Work instruction:
Present exactly, and only, the lines running from the line that contains "DBRS, Inc. (DBRS" through the end of the entries below.

Dataset records START

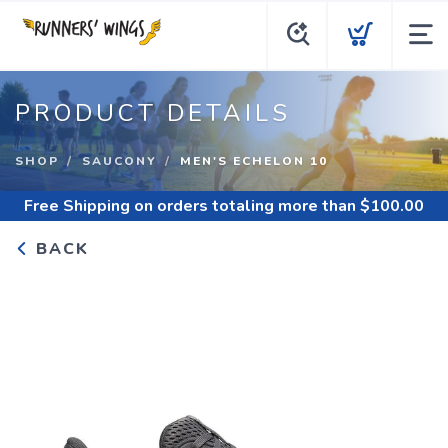
PRODUCT DETAILS
SHOP
SAUCONY
MEN'S ECHELON 10
Free Shipping
on orders totaling more than $
100.00
BACK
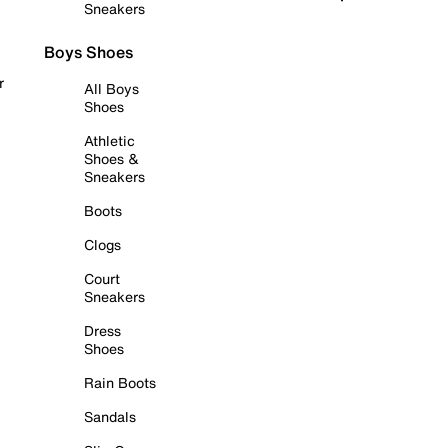
Sneakers
Boys Shoes
r
All Boys
Shoes
Athletic
Shoes &
Sneakers
Boots
Clogs
Court
Sneakers
Dress
Shoes
Rain Boots
Sandals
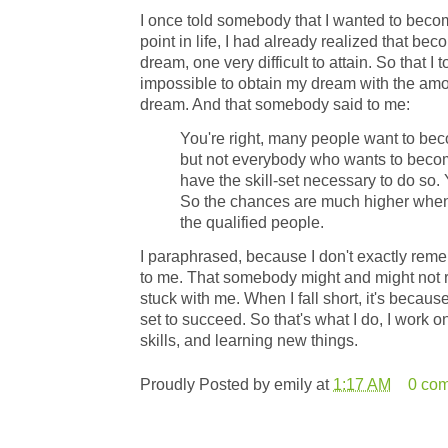
I once told somebody that I wanted to beco
point in life, I had already realized that b
dream, one very difficult to attain. So that I
impossible to obtain my dream with the amo
dream. And that somebody said to me:
You're right, many people want to be
but not everybody who wants to becom
have the skill-set necessary to do so. Y
So the chances are much higher when
the qualified people.
I paraphrased, because I don't exactly rem
to me. That somebody might and might not r
stuck with me. When I fall short, it's because
set to succeed. So that's what I do, I work 
skills, and learning new things.
Proudly Posted by
emily
at
1:17 AM
0 co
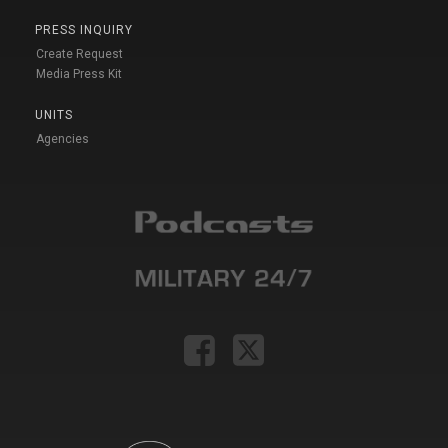
PRESS INQUIRY
Create Request
Media Press Kit
UNITS
Agencies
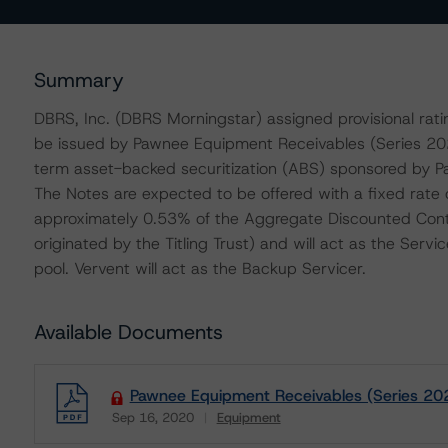
Summary
DBRS, Inc. (DBRS Morningstar) assigned provisional ratin
be issued by Pawnee Equipment Receivables (Series 2020
term asset-backed securitization (ABS) sponsored by 
The Notes are expected to be offered with a fixed rate o
approximately 0.53% of the Aggregate Discounted Contra
originated by the Titling Trust) and will act as the Servi
pool. Vervent will act as the Backup Servicer.
Available Documents
Pawnee Equipment Receivables (Series 202
Sep 16, 2020
Equipment
Download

Dataset records END

Written response:
DBRS, Inc. (DBRS Morningstar) assigned provisional ratin
be issued by Pawnee Equipment Receivables (Series 2020
term asset-backed securitization (ABS) sponsored by 
The Notes are expected to be offered with a fixed rate o
approximately 0.53% of the Aggregate Discounted Contra
originated by the Titling Trust) and will act as the Servi
pool. Vervent will act as the Backup Servicer.
Available Documents
Pawnee Equipment Receivables (Series 202
Sep 16, 2020
Equipment
Download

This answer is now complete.